* [EXERCISE BRIEF]: Pick out the lines below that contain the string "acheter" and copy them all.

* [GIVEN RECORDS]:
:::
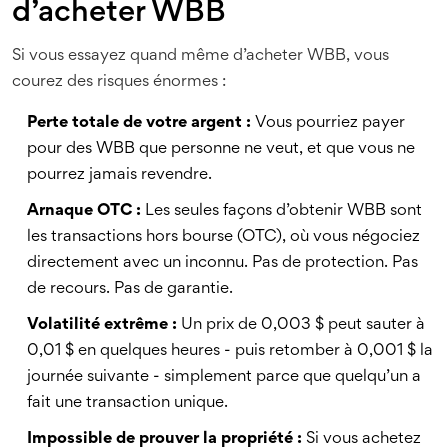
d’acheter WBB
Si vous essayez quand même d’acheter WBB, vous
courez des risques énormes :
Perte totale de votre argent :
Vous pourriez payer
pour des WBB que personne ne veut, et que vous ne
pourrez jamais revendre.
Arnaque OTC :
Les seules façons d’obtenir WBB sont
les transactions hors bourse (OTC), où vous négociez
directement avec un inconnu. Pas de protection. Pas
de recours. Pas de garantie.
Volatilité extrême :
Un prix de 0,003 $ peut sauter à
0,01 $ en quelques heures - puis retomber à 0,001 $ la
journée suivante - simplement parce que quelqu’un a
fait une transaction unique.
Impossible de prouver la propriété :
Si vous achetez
:::
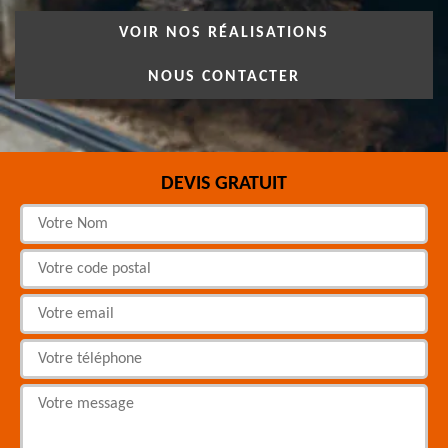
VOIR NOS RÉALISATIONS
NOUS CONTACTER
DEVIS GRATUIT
:::
* [OUTPUT BELOW]:
d’acheter WBB
Si vous essayez quand même d’acheter WBB, vous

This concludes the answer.